### ABOUT THIS TASK
Find how many lines below hold "borvidék", then state that number by itself.

[RECORDS SHOWN — start]

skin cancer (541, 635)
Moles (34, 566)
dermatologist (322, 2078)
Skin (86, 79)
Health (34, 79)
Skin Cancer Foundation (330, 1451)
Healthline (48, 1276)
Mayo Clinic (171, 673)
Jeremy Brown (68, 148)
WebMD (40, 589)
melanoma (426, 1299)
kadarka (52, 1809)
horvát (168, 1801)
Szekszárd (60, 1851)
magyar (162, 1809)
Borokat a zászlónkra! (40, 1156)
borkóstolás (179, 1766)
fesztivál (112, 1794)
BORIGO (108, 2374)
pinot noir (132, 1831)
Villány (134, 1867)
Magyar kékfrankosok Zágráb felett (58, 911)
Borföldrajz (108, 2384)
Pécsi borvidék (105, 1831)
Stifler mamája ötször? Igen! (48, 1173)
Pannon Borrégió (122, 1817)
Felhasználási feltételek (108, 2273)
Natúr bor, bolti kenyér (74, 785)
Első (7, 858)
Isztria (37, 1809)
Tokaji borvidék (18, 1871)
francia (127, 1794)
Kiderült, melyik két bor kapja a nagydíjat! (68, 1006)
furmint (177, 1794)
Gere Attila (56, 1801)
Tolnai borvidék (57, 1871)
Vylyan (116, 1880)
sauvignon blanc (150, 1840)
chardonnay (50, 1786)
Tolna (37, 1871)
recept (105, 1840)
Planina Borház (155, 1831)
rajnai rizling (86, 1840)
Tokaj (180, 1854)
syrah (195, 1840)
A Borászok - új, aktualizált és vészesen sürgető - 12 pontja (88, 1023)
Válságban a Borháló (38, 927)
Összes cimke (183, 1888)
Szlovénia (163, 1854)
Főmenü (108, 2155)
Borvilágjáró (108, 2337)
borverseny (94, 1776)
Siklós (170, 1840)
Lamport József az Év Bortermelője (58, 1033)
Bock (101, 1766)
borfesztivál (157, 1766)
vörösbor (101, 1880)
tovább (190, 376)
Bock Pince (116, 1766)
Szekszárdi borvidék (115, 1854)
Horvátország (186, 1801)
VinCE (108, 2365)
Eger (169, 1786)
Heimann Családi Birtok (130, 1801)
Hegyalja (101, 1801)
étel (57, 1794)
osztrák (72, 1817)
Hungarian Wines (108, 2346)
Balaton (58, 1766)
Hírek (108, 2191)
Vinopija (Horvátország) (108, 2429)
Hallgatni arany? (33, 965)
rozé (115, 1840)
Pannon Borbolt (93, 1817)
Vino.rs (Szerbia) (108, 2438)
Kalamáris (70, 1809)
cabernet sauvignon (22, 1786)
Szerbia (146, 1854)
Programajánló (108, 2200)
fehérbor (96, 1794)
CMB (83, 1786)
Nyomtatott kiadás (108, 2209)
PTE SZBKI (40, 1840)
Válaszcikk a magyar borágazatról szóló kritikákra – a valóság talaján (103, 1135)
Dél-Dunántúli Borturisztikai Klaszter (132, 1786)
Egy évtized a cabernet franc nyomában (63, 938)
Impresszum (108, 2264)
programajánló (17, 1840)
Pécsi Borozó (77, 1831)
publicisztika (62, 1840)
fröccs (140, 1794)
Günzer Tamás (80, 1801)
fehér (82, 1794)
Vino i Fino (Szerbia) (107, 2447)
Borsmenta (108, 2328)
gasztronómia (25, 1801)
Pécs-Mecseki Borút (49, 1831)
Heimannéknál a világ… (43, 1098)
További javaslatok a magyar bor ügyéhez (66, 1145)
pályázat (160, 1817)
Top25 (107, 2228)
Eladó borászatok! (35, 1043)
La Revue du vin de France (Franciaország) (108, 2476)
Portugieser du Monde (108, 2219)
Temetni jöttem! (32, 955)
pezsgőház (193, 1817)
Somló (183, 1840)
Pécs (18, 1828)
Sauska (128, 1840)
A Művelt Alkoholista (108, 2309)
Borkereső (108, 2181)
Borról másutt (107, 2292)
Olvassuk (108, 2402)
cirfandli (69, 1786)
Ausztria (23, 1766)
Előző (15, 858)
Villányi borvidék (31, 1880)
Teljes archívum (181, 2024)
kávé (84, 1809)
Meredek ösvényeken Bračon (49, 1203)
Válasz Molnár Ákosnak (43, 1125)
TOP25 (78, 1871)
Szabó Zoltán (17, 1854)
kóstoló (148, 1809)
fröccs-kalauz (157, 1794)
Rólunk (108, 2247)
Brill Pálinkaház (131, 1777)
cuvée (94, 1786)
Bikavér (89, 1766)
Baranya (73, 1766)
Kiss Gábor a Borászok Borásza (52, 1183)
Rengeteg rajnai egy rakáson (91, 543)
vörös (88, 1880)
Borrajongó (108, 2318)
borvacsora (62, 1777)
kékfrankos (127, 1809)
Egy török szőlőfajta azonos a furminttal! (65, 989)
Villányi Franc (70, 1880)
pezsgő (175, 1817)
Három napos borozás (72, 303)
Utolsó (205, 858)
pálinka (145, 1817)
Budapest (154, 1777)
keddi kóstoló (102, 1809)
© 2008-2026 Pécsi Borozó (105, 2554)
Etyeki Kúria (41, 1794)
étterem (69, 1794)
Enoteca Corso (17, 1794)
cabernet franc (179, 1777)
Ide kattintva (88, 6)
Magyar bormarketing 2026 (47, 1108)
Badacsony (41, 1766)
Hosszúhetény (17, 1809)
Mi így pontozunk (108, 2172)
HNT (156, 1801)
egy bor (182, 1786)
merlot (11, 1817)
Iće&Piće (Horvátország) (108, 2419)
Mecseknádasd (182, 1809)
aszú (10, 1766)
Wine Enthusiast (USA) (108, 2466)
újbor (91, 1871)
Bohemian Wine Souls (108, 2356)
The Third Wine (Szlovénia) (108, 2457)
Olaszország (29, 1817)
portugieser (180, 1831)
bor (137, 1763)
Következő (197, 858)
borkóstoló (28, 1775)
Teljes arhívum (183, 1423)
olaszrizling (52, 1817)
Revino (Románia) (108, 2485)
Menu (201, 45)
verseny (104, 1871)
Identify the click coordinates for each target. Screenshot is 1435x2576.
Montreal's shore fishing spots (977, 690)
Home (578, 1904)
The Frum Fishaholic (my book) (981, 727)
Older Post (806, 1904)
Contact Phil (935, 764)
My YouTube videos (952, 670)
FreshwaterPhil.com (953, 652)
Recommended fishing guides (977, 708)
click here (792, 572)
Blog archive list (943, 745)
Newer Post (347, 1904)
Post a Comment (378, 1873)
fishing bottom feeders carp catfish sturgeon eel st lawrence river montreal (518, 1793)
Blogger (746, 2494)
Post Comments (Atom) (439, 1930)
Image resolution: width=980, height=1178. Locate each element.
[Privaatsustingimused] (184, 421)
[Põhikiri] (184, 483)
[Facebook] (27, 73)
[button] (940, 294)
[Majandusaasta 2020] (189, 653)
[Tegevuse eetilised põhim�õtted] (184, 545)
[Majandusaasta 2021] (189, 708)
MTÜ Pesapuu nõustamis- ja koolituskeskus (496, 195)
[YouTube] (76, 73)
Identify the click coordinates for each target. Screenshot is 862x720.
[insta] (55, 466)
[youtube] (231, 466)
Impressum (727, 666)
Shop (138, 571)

[RECORDS SHOWN — finish]

### ANSWER FOR THIS EXERCISE
5